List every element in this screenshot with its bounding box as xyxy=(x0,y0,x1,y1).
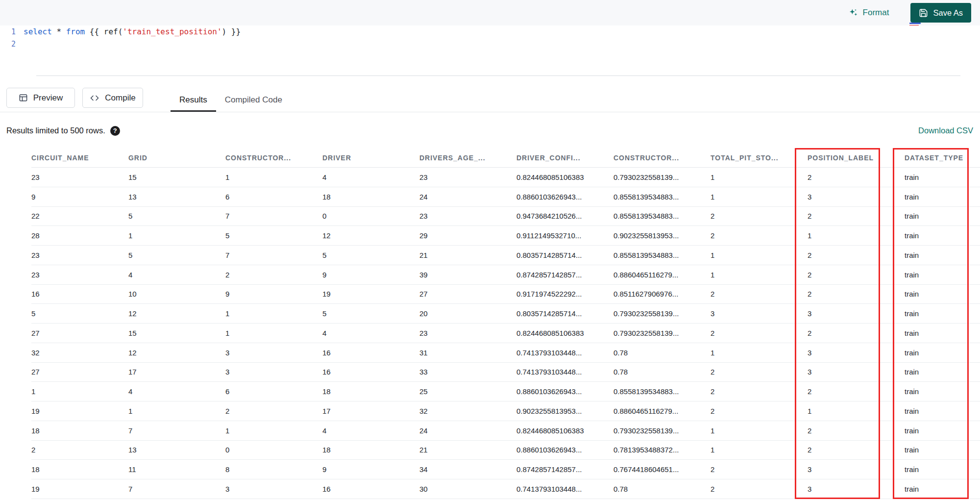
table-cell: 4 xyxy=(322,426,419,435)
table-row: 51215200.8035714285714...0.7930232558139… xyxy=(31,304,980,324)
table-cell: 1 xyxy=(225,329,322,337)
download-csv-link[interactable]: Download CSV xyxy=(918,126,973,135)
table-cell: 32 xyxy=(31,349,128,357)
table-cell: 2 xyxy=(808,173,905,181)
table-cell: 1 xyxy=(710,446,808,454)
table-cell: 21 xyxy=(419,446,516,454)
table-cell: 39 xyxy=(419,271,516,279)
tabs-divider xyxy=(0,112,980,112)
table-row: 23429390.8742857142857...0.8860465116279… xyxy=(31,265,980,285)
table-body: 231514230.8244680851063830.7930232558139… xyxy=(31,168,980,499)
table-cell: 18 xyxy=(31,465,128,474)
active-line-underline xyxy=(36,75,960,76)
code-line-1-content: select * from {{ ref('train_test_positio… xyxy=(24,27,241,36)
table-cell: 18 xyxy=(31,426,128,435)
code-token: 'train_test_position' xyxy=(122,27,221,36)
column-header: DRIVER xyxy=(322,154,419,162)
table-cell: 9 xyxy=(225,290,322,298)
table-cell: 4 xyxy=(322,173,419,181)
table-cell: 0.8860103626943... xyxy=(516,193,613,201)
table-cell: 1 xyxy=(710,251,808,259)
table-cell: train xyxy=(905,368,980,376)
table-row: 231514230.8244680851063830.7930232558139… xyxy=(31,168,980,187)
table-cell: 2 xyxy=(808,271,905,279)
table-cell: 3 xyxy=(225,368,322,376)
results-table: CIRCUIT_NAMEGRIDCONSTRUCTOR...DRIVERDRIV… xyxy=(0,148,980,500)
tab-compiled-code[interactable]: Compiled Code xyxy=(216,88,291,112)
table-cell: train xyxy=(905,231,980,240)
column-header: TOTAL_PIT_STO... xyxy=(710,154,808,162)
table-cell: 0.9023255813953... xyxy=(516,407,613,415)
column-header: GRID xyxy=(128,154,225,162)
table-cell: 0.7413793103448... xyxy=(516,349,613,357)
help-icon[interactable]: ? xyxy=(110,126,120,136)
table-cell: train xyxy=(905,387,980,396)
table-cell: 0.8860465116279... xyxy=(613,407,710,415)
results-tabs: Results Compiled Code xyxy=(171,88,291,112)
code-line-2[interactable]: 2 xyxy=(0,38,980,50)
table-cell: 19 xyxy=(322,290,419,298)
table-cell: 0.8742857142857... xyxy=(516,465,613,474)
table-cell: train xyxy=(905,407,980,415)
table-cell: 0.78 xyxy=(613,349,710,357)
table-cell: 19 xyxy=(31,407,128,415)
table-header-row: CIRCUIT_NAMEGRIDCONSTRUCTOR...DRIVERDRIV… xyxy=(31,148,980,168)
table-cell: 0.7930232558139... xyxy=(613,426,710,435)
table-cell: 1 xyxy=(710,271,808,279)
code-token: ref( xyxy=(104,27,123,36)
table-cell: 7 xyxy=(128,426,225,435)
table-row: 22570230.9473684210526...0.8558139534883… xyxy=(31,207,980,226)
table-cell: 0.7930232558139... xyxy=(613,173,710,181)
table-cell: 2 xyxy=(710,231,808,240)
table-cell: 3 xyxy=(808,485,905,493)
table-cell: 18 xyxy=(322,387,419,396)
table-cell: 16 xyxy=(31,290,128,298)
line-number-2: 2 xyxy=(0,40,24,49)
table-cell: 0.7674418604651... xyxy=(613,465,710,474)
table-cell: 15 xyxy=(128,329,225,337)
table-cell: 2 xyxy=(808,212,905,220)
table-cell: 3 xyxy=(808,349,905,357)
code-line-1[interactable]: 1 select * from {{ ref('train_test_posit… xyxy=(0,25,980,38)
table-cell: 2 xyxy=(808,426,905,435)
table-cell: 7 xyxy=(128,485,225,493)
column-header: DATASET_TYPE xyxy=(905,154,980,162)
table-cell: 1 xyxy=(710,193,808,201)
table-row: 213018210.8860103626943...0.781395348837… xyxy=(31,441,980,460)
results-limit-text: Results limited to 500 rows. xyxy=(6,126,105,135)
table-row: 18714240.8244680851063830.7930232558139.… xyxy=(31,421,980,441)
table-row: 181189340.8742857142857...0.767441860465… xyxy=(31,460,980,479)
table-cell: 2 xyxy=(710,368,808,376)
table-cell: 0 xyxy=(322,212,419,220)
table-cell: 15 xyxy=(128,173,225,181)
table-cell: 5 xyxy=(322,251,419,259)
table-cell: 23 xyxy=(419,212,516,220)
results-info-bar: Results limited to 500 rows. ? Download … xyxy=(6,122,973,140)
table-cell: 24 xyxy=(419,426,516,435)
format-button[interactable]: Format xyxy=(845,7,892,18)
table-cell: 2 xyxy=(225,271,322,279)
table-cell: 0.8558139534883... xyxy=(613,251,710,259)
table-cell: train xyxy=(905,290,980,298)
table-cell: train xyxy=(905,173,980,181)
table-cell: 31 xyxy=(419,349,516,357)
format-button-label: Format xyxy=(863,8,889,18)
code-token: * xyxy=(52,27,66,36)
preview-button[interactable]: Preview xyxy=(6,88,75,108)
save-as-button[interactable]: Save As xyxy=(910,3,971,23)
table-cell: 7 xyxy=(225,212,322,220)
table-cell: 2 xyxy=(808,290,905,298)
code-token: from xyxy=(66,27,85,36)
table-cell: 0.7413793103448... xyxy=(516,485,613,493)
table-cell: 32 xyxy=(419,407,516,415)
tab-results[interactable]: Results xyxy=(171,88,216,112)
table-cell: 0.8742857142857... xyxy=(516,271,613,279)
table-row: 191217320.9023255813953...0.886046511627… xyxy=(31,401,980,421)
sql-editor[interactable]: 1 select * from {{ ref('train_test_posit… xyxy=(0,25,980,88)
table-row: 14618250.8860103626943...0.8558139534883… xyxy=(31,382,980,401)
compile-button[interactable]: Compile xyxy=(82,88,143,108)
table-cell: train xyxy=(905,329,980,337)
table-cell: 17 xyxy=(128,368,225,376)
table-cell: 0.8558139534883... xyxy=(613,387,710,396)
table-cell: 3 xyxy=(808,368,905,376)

TASK TO COMPLETE:
Although the records above contain pictures, only their text is to be repeated, exactly as given.

REPLY TO THE TASK:
List every element in this screenshot with its bounding box as xyxy=(x0,y0,x1,y1).
table-cell: 4 xyxy=(322,426,419,435)
table-row: 51215200.8035714285714...0.7930232558139… xyxy=(31,304,980,324)
table-cell: 1 xyxy=(225,329,322,337)
download-csv-link[interactable]: Download CSV xyxy=(918,126,973,135)
table-cell: 32 xyxy=(31,349,128,357)
table-cell: 2 xyxy=(808,173,905,181)
table-cell: 1 xyxy=(710,446,808,454)
table-cell: 21 xyxy=(419,446,516,454)
table-cell: 39 xyxy=(419,271,516,279)
tabs-divider xyxy=(0,112,980,112)
table-row: 23429390.8742857142857...0.8860465116279… xyxy=(31,265,980,285)
table-body: 231514230.8244680851063830.7930232558139… xyxy=(31,168,980,499)
table-cell: 18 xyxy=(31,465,128,474)
active-line-underline xyxy=(36,75,960,76)
code-line-1-content: select * from {{ ref('train_test_positio… xyxy=(24,27,241,36)
table-cell: 18 xyxy=(31,426,128,435)
code-token: 'train_test_position' xyxy=(122,27,221,36)
column-header: DRIVER xyxy=(322,154,419,162)
table-cell: 9 xyxy=(225,290,322,298)
table-cell: 4 xyxy=(322,173,419,181)
table-cell: 0.8860103626943... xyxy=(516,193,613,201)
table-cell: 1 xyxy=(710,251,808,259)
table-cell: train xyxy=(905,368,980,376)
table-row: 231514230.8244680851063830.7930232558139… xyxy=(31,168,980,187)
table-cell: 2 xyxy=(808,271,905,279)
table-cell: 3 xyxy=(225,368,322,376)
results-table: CIRCUIT_NAMEGRIDCONSTRUCTOR...DRIVERDRIV… xyxy=(0,148,980,500)
tab-compiled-code[interactable]: Compiled Code xyxy=(216,88,291,112)
table-cell: train xyxy=(905,231,980,240)
column-header: TOTAL_PIT_STO... xyxy=(710,154,808,162)
table-cell: 0.9023255813953... xyxy=(516,407,613,415)
column-header: GRID xyxy=(128,154,225,162)
table-cell: 0.7413793103448... xyxy=(516,349,613,357)
help-icon[interactable]: ? xyxy=(110,126,120,136)
table-cell: train xyxy=(905,387,980,396)
table-cell: 0.8860465116279... xyxy=(613,407,710,415)
results-tabs: Results Compiled Code xyxy=(171,88,291,112)
code-line-2[interactable]: 2 xyxy=(0,38,980,50)
table-cell: 19 xyxy=(322,290,419,298)
table-cell: 0.8742857142857... xyxy=(516,465,613,474)
table-cell: train xyxy=(905,407,980,415)
table-cell: 0.78 xyxy=(613,349,710,357)
table-cell: 19 xyxy=(31,407,128,415)
table-header-row: CIRCUIT_NAMEGRIDCONSTRUCTOR...DRIVERDRIV… xyxy=(31,148,980,168)
table-cell: 0.7930232558139... xyxy=(613,426,710,435)
table-cell: 1 xyxy=(710,271,808,279)
code-token: ref( xyxy=(104,27,123,36)
table-cell: 7 xyxy=(128,426,225,435)
table-row: 22570230.9473684210526...0.8558139534883… xyxy=(31,207,980,226)
table-cell: 0.7930232558139... xyxy=(613,173,710,181)
table-cell: 2 xyxy=(710,231,808,240)
table-cell: 3 xyxy=(808,485,905,493)
table-cell: 18 xyxy=(322,387,419,396)
table-cell: 16 xyxy=(31,290,128,298)
line-number-2: 2 xyxy=(0,40,24,49)
table-cell: 0.7674418604651... xyxy=(613,465,710,474)
table-cell: 15 xyxy=(128,329,225,337)
table-cell: 2 xyxy=(808,212,905,220)
table-cell: 3 xyxy=(808,349,905,357)
code-line-1[interactable]: 1 select * from {{ ref('train_test_posit… xyxy=(0,25,980,38)
table-cell: 2 xyxy=(808,426,905,435)
table-cell: 7 xyxy=(128,485,225,493)
column-header: DATASET_TYPE xyxy=(905,154,980,162)
table-cell: 1 xyxy=(710,193,808,201)
table-row: 213018210.8860103626943...0.781395348837… xyxy=(31,441,980,460)
results-limit-text: Results limited to 500 rows. xyxy=(6,126,105,135)
table-row: 18714240.8244680851063830.7930232558139.… xyxy=(31,421,980,441)
table-row: 181189340.8742857142857...0.767441860465… xyxy=(31,460,980,479)
table-cell: 2 xyxy=(710,368,808,376)
table-cell: 0 xyxy=(322,212,419,220)
table-cell: 15 xyxy=(128,173,225,181)
table-cell: 5 xyxy=(322,251,419,259)
table-cell: 23 xyxy=(419,212,516,220)
results-info-bar: Results limited to 500 rows. ? Download … xyxy=(6,122,973,140)
table-cell: 24 xyxy=(419,426,516,435)
format-button[interactable]: Format xyxy=(845,7,892,18)
table-cell: 2 xyxy=(225,271,322,279)
table-cell: 0.8558139534883... xyxy=(613,251,710,259)
table-cell: train xyxy=(905,290,980,298)
table-cell: train xyxy=(905,173,980,181)
table-cell: 31 xyxy=(419,349,516,357)
format-button-label: Format xyxy=(863,8,889,18)
code-token: * xyxy=(52,27,66,36)
preview-button[interactable]: Preview xyxy=(6,88,75,108)
save-as-button[interactable]: Save As xyxy=(910,3,971,23)
table-cell: 7 xyxy=(225,212,322,220)
table-cell: 2 xyxy=(808,290,905,298)
code-token: from xyxy=(66,27,85,36)
table-cell: 0.7413793103448... xyxy=(516,485,613,493)
table-cell: 32 xyxy=(419,407,516,415)
tab-results[interactable]: Results xyxy=(171,88,216,112)
table-cell: 0.8742857142857... xyxy=(516,271,613,279)
table-row: 191217320.9023255813953...0.886046511627… xyxy=(31,401,980,421)
sql-editor[interactable]: 1 select * from {{ ref('train_test_posit… xyxy=(0,25,980,88)
table-row: 14618250.8860103626943...0.8558139534883… xyxy=(31,382,980,401)
compile-button[interactable]: Compile xyxy=(82,88,143,108)
table-cell: train xyxy=(905,329,980,337)
table-cell: 17 xyxy=(128,368,225,376)
table-cell: 0.8558139534883... xyxy=(613,387,710,396)
table-cell: 3 xyxy=(808,368,905,376)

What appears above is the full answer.